Keywords: Vietnamese datasets, Vietnamese corpora, Vietnamese corpus, Vietnamese resources.
UIT-ViQuAD (version 1.0) - A Vietnamese Dataset for Evaluating Machine Reading Comprehension. Bộ Dữ liệu Đọc hiểu Tự động cho Tiếng Việt.
Abstract: Over 97 million people speak Vietnamese as their native language in the world. However, there are few research studies on machine reading comprehension (MRC) for Vietnamese, the task of understanding a text and answering questions related to it. Due to the lack of benchmark datasets for Vietnamese, we present the Vietnamese Question Answering Dataset (UIT-ViQuAD), a new dataset for the low-resource language as Vietnamese to evaluate MRC models. This dataset comprises over 23,000 human-generated question-answer pairs based on 5,109 passages of 174 Vietnamese articles from Wikipedia. In particular, we propose a new process of dataset creation for Vietnamese MRC. Our in-depth analyses illustrate that our dataset requires abilities beyond simple reasoning like word matching and demands single-sentence and multiple-sentence inferences. Besides, we conduct experiments on state-of-the-art MRC methods for English and Chinese as the first experimental models on UIT-ViQuAD. We also estimate human performance on the dataset and compare it to the experimental results of powerful machine learning models. As a result, the substantial differences between human performance and the best model performance on the dataset indicate that improvements can be made on UIT-ViQuAD in future research. Our dataset is freely available on our website to encourage the research community to overcome challenges in Vietnamese MRC. Cross-Lingual Machine Reading Comprehension: SQuAD (for English), UIT-ViQuAD (for Vietnamese), KorQuAD (for Korean), FQuAD (for French), and SberQuAD (for Russian).

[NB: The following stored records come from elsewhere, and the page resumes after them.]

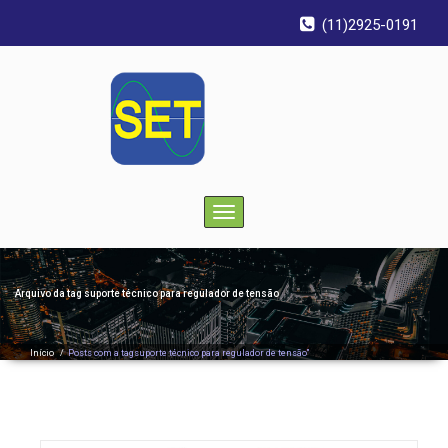
(11)2925-0191
Toggle
navigation
Arquivo da tag
suporte técnico para regulador de tensão
Início
/
Posts com a tagsuporte técnico para regulador de tensão"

Paper: Kiet Van Nguyen, Duc-Vu Nguyen, Anh Gia-Tuan Nguyen, Ngan Luu-Thuy Nguyen. A Vietnamese Dataset for Evaluating Machine Reading Comprehension. COLING 2020.
Please contact us via email: kietnv@uit.edu.vn (Mr. Kiet Nguyen) to sign the corpus user agreement and then receive the corpus.
Abstract: Large-scale and high-quality corpora are really necessary for evaluating machine reading comprehension models on the low-resource language like Vietnamese. In addition, machine reading comprehension for the health domain offers great potential for practical applications; however, there is still very little machine reading comprehension research in this domain. In this study, we present UIT-ViNewsQA as a new corpus for the Vietnamese language to evaluate models of healthcare reading comprehension. The corpus comprises 22,077 human-generated question--answer pairs. Crowd-workers create the questions and their answers based on a set of over 4,419 online Vietnamese healthcare news articles, where the answers comprised spans extracted from the corresponding articles. In particular, we develop a process of creating a corpus for the Vietnamese machine reading comprehension. Comprehensive evaluations demonstrated that our corpus requires abilities beyond simple reasoning such as word matching, as well as demanding difficult reasoning similar to inferences based on single-or-multiple-sentence information. We conduct experiments using state-of-the-art methods for machine reading comprehension to obtain the first baseline performance measures, which will be compared with further models' performances. We measure human performance based on the corpus and compared it with several strong neural network-based models. Our experiments showed that the best model was BERT, which achieved an exact match score of 57.57% and F1-score of 76.90% on our corpus. The significant difference between humans and the best model (F1-score of 15.93%) on the test set of our corpus indicates that improvements in UIT-ViNewsQA can be explored in future research. Our corpus is freely available on our website in order to encourage the research community to make these improvements.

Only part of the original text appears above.